Shakespeare Retro Reviews - TV: John Barton’s “Playing Shakespeare”, episode 1 – “The Two Traditions”

Jon Ciccarelli

Investigating past Shakespeare related movies, books, TV specials and theater productions that are still handy for the modern actor and theater company

As actors we are always looking to hone our craft but finding the right acting class or even being able to afford them is quite a task. Master classes, those immersive and intensive sessions with theater professionals who have years of experience, are hard to find and can be extremely expensive. However, what if I told you that you can have decades worth of Shakespeare instruction in the comfort of your own living room? Such is the case with the BBC series, “Playing Shakespeare” produced by the Royal Shakespeare Company and hosted by one of their founders and legendary directors John Barton along with a panel of 21 equally legendary actors. 

The series includes 9 episodes (50 minutes each) that run the gamut from high overviews of merging Elizabethan and modern theatrical traditions to laying out all of the acting tools needed to break down and act Shakespeare’s text in an easy to understand fashion.

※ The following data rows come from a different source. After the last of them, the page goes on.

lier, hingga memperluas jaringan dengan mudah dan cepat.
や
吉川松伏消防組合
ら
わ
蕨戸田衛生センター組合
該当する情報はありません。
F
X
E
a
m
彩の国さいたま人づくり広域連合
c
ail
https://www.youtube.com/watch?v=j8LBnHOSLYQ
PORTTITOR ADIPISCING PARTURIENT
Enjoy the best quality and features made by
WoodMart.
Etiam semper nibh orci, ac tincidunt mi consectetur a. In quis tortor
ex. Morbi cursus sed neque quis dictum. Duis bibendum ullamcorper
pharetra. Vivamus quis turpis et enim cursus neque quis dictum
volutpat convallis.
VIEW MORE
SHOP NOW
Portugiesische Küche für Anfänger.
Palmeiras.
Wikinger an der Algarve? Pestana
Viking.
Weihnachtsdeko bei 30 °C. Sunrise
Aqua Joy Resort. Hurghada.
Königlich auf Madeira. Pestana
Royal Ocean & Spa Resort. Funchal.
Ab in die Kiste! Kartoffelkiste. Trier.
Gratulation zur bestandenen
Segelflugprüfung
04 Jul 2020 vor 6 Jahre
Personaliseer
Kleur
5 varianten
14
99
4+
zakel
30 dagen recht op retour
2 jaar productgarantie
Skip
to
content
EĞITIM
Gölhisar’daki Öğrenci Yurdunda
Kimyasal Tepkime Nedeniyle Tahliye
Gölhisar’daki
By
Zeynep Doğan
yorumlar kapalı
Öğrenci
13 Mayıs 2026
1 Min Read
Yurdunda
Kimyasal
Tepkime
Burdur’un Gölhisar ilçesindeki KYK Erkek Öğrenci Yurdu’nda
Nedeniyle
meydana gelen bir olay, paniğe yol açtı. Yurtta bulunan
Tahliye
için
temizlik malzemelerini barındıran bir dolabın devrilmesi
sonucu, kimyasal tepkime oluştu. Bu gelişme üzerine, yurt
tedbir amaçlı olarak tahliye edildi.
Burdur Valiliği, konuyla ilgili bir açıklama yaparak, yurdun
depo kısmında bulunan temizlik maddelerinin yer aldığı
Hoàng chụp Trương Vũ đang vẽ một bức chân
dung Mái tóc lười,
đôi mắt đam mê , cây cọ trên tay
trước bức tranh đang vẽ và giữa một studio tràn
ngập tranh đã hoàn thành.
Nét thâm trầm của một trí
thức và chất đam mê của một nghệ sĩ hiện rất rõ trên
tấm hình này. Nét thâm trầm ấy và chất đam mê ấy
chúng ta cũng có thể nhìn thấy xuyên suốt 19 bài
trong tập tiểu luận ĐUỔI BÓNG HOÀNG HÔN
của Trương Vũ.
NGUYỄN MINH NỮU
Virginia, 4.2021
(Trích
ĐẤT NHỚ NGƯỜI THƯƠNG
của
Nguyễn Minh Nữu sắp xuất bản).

The series was produced in 1982 for  Britain’s ITV’s “London Weekend” segment and includes appearances by Patrick Stewart, Ian McKellen, Judi Dench, Peggy Ashcroft, David Suchet, Ben Kingsley, Roger Rees, and a whole host of other stage luminaries. The series became the basis for the series of books “Players of Shakespeare” which featured a single actor giving their take on particular Shakespeare character. Once you can get past the rather cheesy intro and seeing some much older actors 30 years younger (Patrick Stewart still looks the same but with Ian McKellen its pretty weird seeing him in his younger years) and some interesting early 80s fashions, the material in the series is pretty timeless and condenses years of Shakespeare training into a 9 hour volume.

In this Retro Shakespeare Review, I’m going to review and recap the first episode “The Two Traditions” and follow up each episode with its own review as there is so much useful information and great theater moments that you just couldn’t do it justice in one review. 

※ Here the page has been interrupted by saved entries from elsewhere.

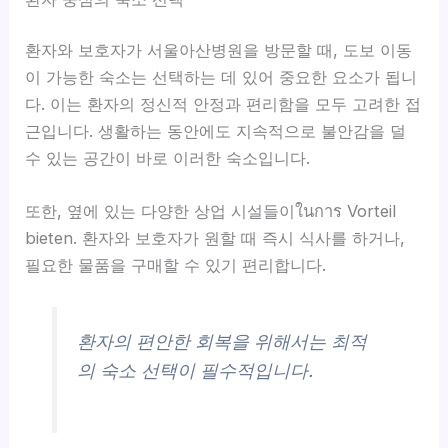
환자와 보호자가 서울아산병원을 방문할 때, 도보 이동
이 가능한 숙소는 선택하는 데 있어 중요한 요소가 됩니
다. 이는 환자의 정신적 안정과 편리함을 모두 고려한 접
근입니다. 생활하는 동안에도 지속적으로 불안감을 덜
수 있는 공간이 바로 이러한 숙소입니다.
또한, 옆에 있는 다양한 상업 시설들이ในการ Vorteil
bieten. 환자와 보호자가 원할 때 즉시 식사를 하거나,
필요한 물품을 구매할 수 있기 편리합니다.
환자의 편안한 회복을 위해서는 최적
의 숙소 선택이 필수적입니다.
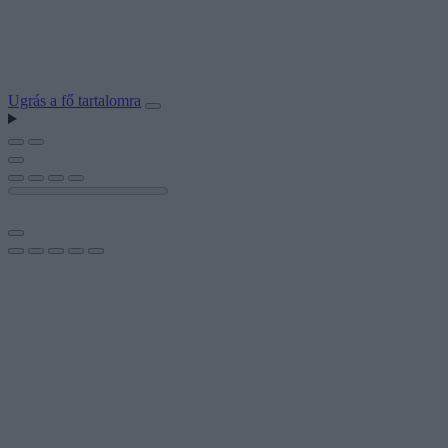
Ugrás a fő tartalomra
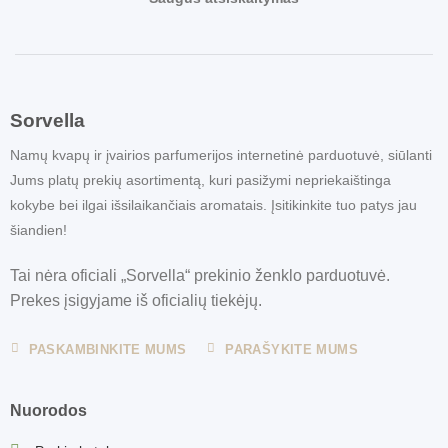
Sorvella
Namų kvapų ir įvairios parfumerijos internetinė parduotuvė, siūlanti
Jums platų prekių asortimentą, kuri pasižymi nepriekaištinga
kokybe bei ilgai išsilaikančiais aromatais. Įsitikinkite tuo patys jau
šiandien!
Tai nėra oficiali „Sorvella“ prekinio ženklo parduotuvė.
Prekes įsigyjame iš oficialių tiekėjų.
PASKAMBINKITE MUMS
PARAŠYKITE MUMS
Nuorodos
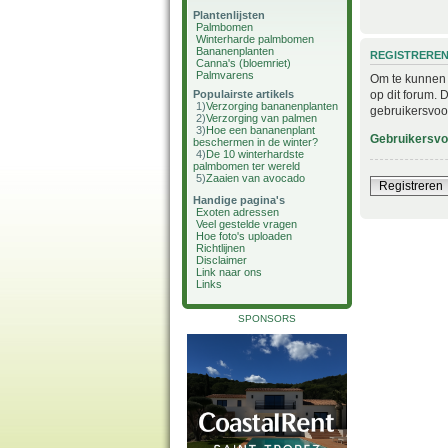
Plantenlijsten
Palmbomen
Winterharde palmbomen
Bananenplanten
REGISTRERE
Canna's (bloemriet)
Palmvarens
Om te kunnen i
op dit forum. 
Populairste artikels
1)
Verzorging bananenplanten
gebruikersvoo
2)
Verzorging van palmen
3)
Hoe een bananenplant
Gebruikersv
beschermen in de winter?
4)
De 10 winterhardste
palmbomen ter wereld
5)
Zaaien van avocado
Registreren
Handige pagina's
Exoten adressen
Veel gestelde vragen
Hoe foto's uploaden
Richtlijnen
Disclaimer
Link naar ons
Links
SPONSORS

The series was filmed in the RSC’s rehearsal studio and never veers off into a detached sort of documentary perspective that many similar series can have. Barton and the other actors always speak directly into the camera and offer questions, explore points and get insights always with the viewer present with them, keeping the intimate rehearsal feel. John Barton comes across as congenial professor type complete with a sweater and tie combination. This comes naturally as he taught college for several years before directing for the theater full time. 

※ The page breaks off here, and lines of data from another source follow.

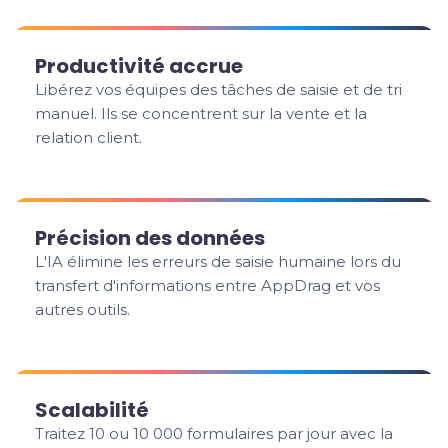
Productivité accrue
Libérez vos équipes des tâches de saisie et de tri
manuel. Ils se concentrent sur la vente et la
relation client.
Précision des données
L'IA élimine les erreurs de saisie humaine lors du
transfert d'informations entre AppDrag et vos
autres outils.
Scalabilité
Traitez 10 ou 10 000 formulaires par jour avec la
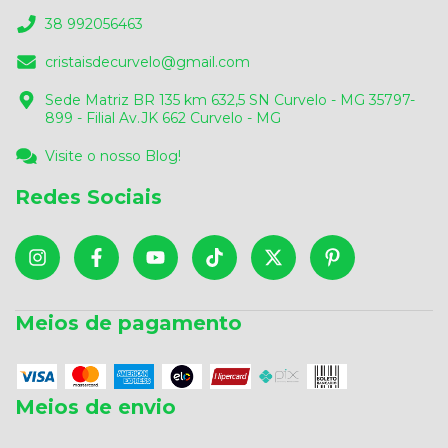
38 992056463
cristaisdecurvelo@gmail.com
Sede Matriz BR 135 km 632,5 SN Curvelo - MG 35797-
899 - Filial Av.JK 662 Curvelo - MG
Visite o nosso Blog!
Redes Sociais
Meios de pagamento
Meios de envio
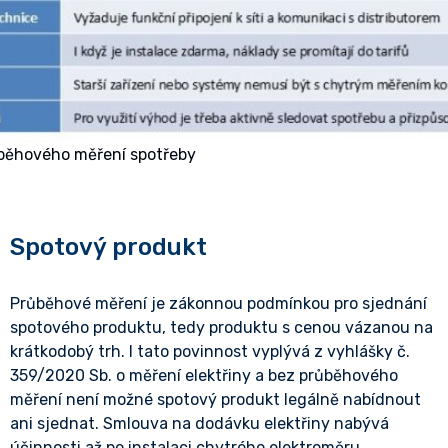
běhového měření spotřeby
Spotový produkt
Průběhové měření je zákonnou podmínkou pro sjednání
spotového produktu, tedy produktu s cenou vázanou na
krátkodobý trh. I tato povinnost vyplývá z vyhlášky č.
359/2020 Sb. o měření elektřiny a bez průběhového
měření není možné spotový produkt legálně nabídnout
ani sjednat. Smlouva na dodávku elektřiny nabývá
účinnosti až po instalaci chytrého elektroměru.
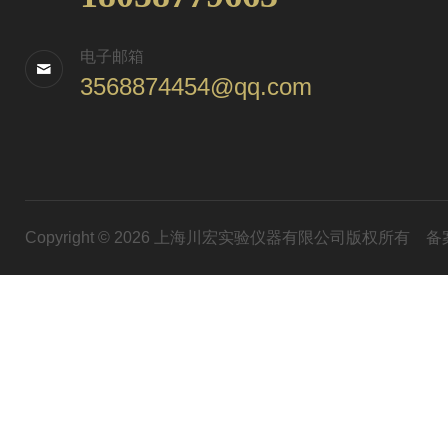
电子邮箱
3568874454@qq.com
Copyright © 2026 上海川宏实验仪器有限公司版权所有
备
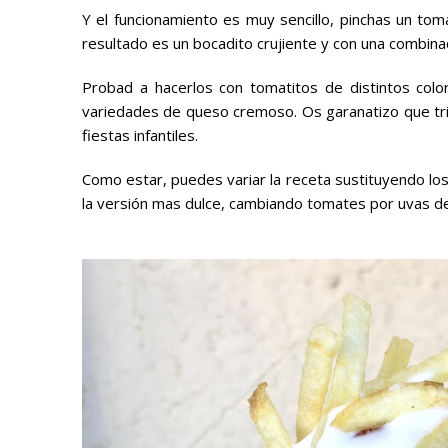
Y el funcionamiento es muy sencillo, pinchas un to
resultado es un bocadito crujiente y con una combina
Probad a hacerlos con tomatitos de distintos color
variedades de queso cremoso. Os garanatizo que tri
fiestas infantiles.
Como estar, puedes variar la receta sustituyendo los q
la versión mas dulce, cambiando tomates por uvas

Being that this is the first episode he and his fellow actors take some time setting up the structure that they’ll work in. Barton mentions thousands of academic books and articles come out each year on Shakespeare but very little in way of how to play the material. Although he was asked many times to write a ‘How to act’ book Barton states that nothing can replace working directly with actors to break down and analyze scenes and each actor’s experience is worth many books. The best guide and indeed director or instructor for learning how to act Shakespeare’s works comes from William Shakespeare himself. Here several of the actors begin the program by reciting Hamlet’s advice to the players as some of the best advice for acting Shakespeare or even acting in general:

“Speak the speech, I pray you, as I pronounced it to
you, trippingly on the tongue: but if you mouth it,
as many of your players do, I had as lief the
town-crier spoke my lines. Nor do not saw the air
too much with your hand, thus, but use all gently;
for in the very torrent, tempest, and, as I may say,
the whirlwind of passion, you must acquire and beget
a temperance that may give it smoothness…
Be not too tame neither, but let your own discretion
be your tutor: suit the action to the word, the
word to the action; with this special o'erstep not
the modesty of nature: for any thing so overdone is
from the purpose of playing, whose end, both at the
first and now, was and is, to hold, as 'twere, the
mirror up to nature”

John Barton notes that the speech goes to the heart of the matter that overall your best instructor for acting Shakespeare is the direction that Shakespeare peppers in the language and scenes. The language can give clues about a character’s state of mind and what they say about other characters and what other characters say about them is equally instructive. He acknowledges that for the novice actor the language can seem daunting and foreign but once you break it down it can become very easy and some of the more juicy stuff that an actor can play. Barton is emphatic that he isn’t acting as a director or lone voice of authority and challenges his fellows to keep him honest as they go through the program. 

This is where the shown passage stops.